TASK DETAILS>
Your task is to copy the lines of the data below from the line holding "Alzheimer’s disease is the most common but by" through the line holding "as the population ages. Around two-thirds of", inclusive, exactly and with nothing added.

RECORDS FOR THIS EXERCISE>
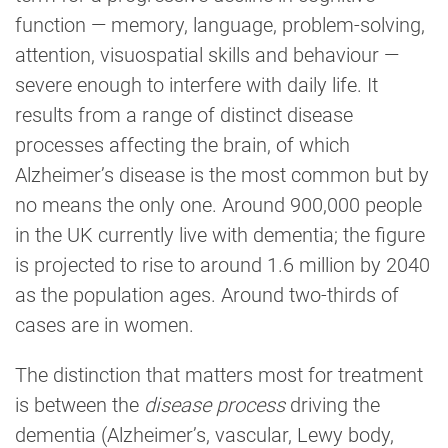
function — memory, language, problem-solving,
attention, visuospatial skills and behaviour —
severe enough to interfere with daily life. It
results from a range of distinct disease
processes affecting the brain, of which
Alzheimer’s disease is the most common but by
no means the only one. Around 900,000 people
in the UK currently live with dementia; the figure
is projected to rise to around 1.6 million by 2040
as the population ages. Around two-thirds of
cases are in women.
The distinction that matters most for treatment
is between the
disease process
driving the
dementia (Alzheimer’s, vascular, Lewy body,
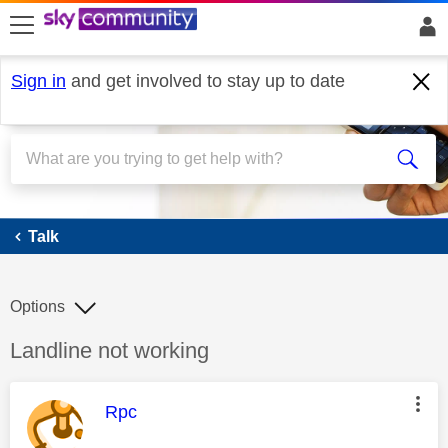
skip to search
skip to content
skip to footer
Sign in
and get involved to stay up to date
Talk
Talk
Options
Discussion topic:
Landline not working
This message was authored by:
Rpc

OUTPUT FOR THIS EXERCISE>
Alzheimer’s disease is the most common but by
no means the only one. Around 900,000 people
in the UK currently live with dementia; the figure
is projected to rise to around 1.6 million by 2040
as the population ages. Around two-thirds of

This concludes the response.